Manugistics Group, Inc.
2115 East Jefferson Street
Rockville, MD  20852

Re:     Manugistics Group, Inc. Fifth Amended and Restated 
          Employee Stock Option Plan
        Manugistics Group, Inc. 1994 Outside Directors 
        Non-Qualified Stock Option Plan 
        Registration Statement on Form S-8                

Ladies and Gentlemen:

        As counsel for Manugistics Group, Inc., a Delaware corporation (the
"Company"), we have been asked to render our opinion with respect to certain
matters relating to the offer and sale of a total of up to an additional
1,080,000 shares of the Company's Common Stock, par value $.002 per share (the
"Additional Shares"), which are or may become issuable upon exercise of options
granted or which may be granted pursuant to: (i) the Company's Fifth Amended
and Restated Employee Stock Option Plan, as amended (the "ESOP") - 1,000,000 of
the Additional Shares; and (ii) the Company's 1994 Outside Directors
Non-Qualified Stock Option Plan, as amended (the "Outside Directors Plan") -
80,000 of the Additional Shares. (The number of Shares which may be purchased
upon exercise of each option is subject to adjustment from time to time as set
forth in such option or the relevant plan.)

        The Additional Shares are the subject of a Registration Statement on
Form S-8 which the Company intends to file with the Securities and Exchange
Commission under the Securities Act of 1933, as amended (the "Act"), on or
about October 2, 1997.  (Said Registration Statement on Form S-8 is referred to
hereinafter as the "Registration Statement.")

        The Registration Statement incorporates by reference the contents of
the Company's: (a) Registration Statements on Form S-8 Nos. 33-67994, 33-98820
and 33-09481, relating to the shares of the Common Stock issued or issuable
under the ESOP and (b) Registration Statement No. 33-89492, relating to the
shares of Common Stock issued or issuable under the Outside Directors

<PAGE>   2
DILWORTH, PAXSON, KALISH & KAUFFMAN LLP                                   PAGE 2
TO: MANUGISTICS GROUP, INC.     

Plan. (These Registration Statements are referred to below as the
"Incorporated Registration Statements.")  We understand that the Incorporated
Registration Statements remain in full force and effect.
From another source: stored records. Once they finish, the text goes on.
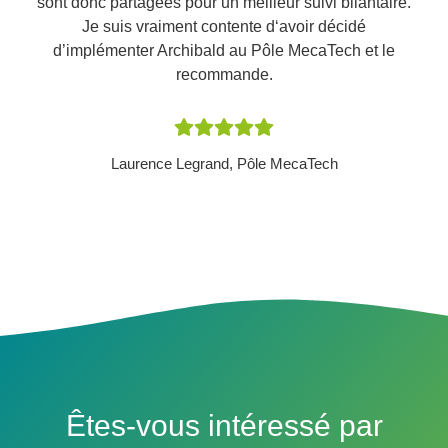
sont donc partagées pour un meilleur suivi bilantaire.
Je suis vraiment contente d‘avoir décidé
d’implémenter Archibald au Pôle MecaTech et le
recommande.
Laurence Legrand, Pôle MecaTech
Êtes-vous intéressé par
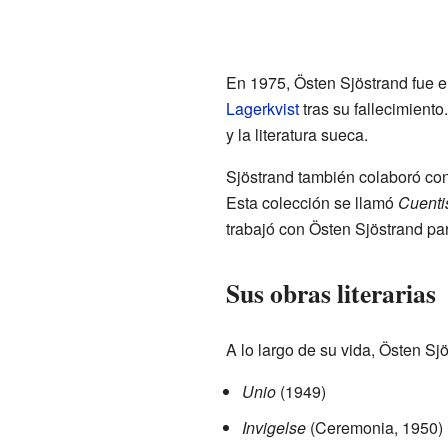
En 1975, Östen Sjöstrand fue 
Lagerkvist
tras su fallecimient
y la literatura sueca.
Sjöstrand también colaboró co
Esta colección se llamó
Cuenti
trabajó con Östen Sjöstrand par
Sus obras literarias
A lo largo de su vida, Östen S
Unio
(1949)
Invigelse
(Ceremonia, 1950)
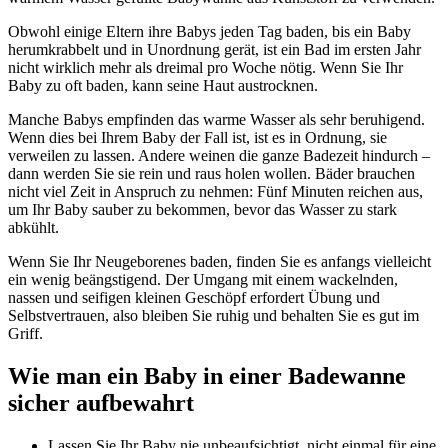
Obwohl einige Eltern ihre Babys jeden Tag baden, bis ein Baby
herumkrabbelt und in Unordnung gerät, ist ein Bad im ersten Jahr
nicht wirklich mehr als dreimal pro Woche nötig. Wenn Sie Ihr
Baby zu oft baden, kann seine Haut austrocknen.
Manche Babys empfinden das warme Wasser als sehr beruhigend.
Wenn dies bei Ihrem Baby der Fall ist, ist es in Ordnung, sie
verweilen zu lassen. Andere weinen die ganze Badezeit hindurch –
dann werden Sie sie rein und raus holen wollen. Bäder brauchen
nicht viel Zeit in Anspruch zu nehmen: Fünf Minuten reichen aus,
um Ihr Baby sauber zu bekommen, bevor das Wasser zu stark
abkühlt.
Wenn Sie Ihr Neugeborenes baden, finden Sie es anfangs vielleicht
ein wenig beängstigend. Der Umgang mit einem wackelnden,
nassen und seifigen kleinen Geschöpf erfordert Übung und
Selbstvertrauen, also bleiben Sie ruhig und behalten Sie es gut im
Griff.
Wie man ein Baby in einer Badewanne
sicher aufbewahrt
Lassen Sie Ihr Baby nie unbeaufsichtigt, nicht einmal für eine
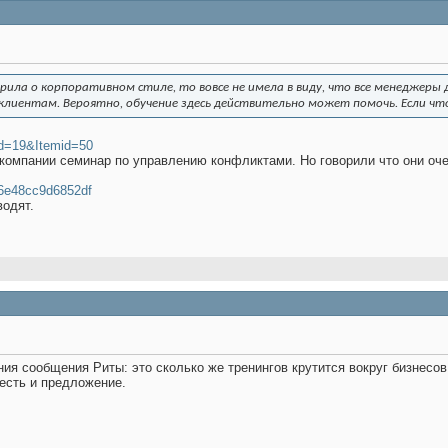
орила о корпоративном стиле, то вовсе не имела в виду, что все менеджеры 
лиентам. Вероятно, обучение здесь действительно может помочь. Если что
..d=19&Itemid=50
компании семинар по управлению конфликтами. Но говорили что они оче
..6e48cc9d6852df
водят.
я сообщения Риты: это сколько же тренингов крутится вокруг бизнесов,
 есть и предложение.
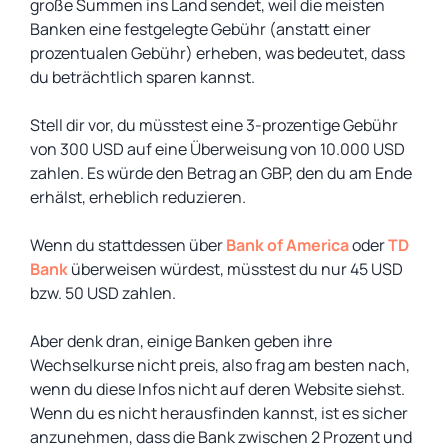
große Summen ins Land sendet, weil die meisten
Banken eine festgelegte Gebühr (anstatt einer
prozentualen Gebühr) erheben, was bedeutet, dass
du beträchtlich sparen kannst.
Stell dir vor, du müsstest eine 3-prozentige Gebühr
von 300 USD auf eine Überweisung von 10.000 USD
zahlen. Es würde den Betrag an GBP, den du am Ende
erhälst, erheblich reduzieren.
Wenn du stattdessen über
Bank of America
oder
TD
Bank
überweisen würdest, müsstest du nur 45 USD
bzw. 50 USD zahlen.
Aber denk dran, einige Banken geben ihre
Wechselkurse nicht preis, also frag am besten nach,
wenn du diese Infos nicht auf deren Website siehst.
Wenn du es nicht herausfinden kannst, ist es sicher
anzunehmen, dass die Bank zwischen 2 Prozent und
        In rendering this opinion, we have examined: (i) the Amended and
Restated Certificate of Incorporation and By-laws of the Company, each as
presently in effect; (ii) the resolutions and related minutes of the Company's
Board of Directors respectively adopting and amending the ESOP and authorizing
the issuance of Additional Shares pursuant to the ESOP; (iii) the resolutions
and related minutes of the Company's Board of Directors respectively adopting
and amending the Outside Directors Plan and authorizing the issuance of
Additional Shares pursuant to the Outside Directors Plan; (iv) the resolutions
of the Company's Board of Directors authorizing the preparation and filing of
the Registration Statement; (v) the Registration Statement (including the
Incorporated Registration Statements); and (vi) such certificates and other
documents as we have deemed appropriate or necessary as a basis for the
opinions hereinafter expressed.

        In rendering the opinions expressed below, we have assumed the
authenticity of all documents and records examined, the conformity with the
original documents of all documents submitted to us as copies and the
genuineness of all signatures.

        Based upon and subject to the foregoing, we are of the opinion that the
Additional Shares, when duly issued in accordance with the terms of the ESOP or
the Outside Directors Plan, as appropriate, and options duly granted
thereunder, respectively, after the Registration Statement shall have become
effective under the Act, will be legally issued, fully paid and nonassessable.

        We have made such investigation of the General Corporation Law of the
State of Delaware as we have considered appropriate for the purpose of
rendering the opinion expressed above.  We are qualified to practice law in the
Commonwealth of Pennsylvania; this opinion is limited to the Federal law of the
United States and the General Corporation Law of the State of Delaware.

        We hereby consent to the filing of this opinion as an exhibit to the
Registration Statement and to the reference made to this Firm in Item 5 of Part
II of the Registration Statement.

                                                Very truly yours,



                                        DILWORTH, PAXSON, KALISH & KAUFFMAN LLP


cc:     Helen A. Nastasia, General Counsel
          and Secretary
 


<PAGE>   1


                                                                    EXHIBIT 23.1



INDEPENDENT AUDITORS' CONSENT



We consent to the incorporation by reference in this Registration Statement of
Manugistics Group, Inc. on Form S-8 of our reports dated March 28, 1997, except
for Note 12, as to which the date is May 9, 1997, appearing in the Annual Report
on Form 10-K of Manugistics Group, Inc. for the year ended February 28, 1997.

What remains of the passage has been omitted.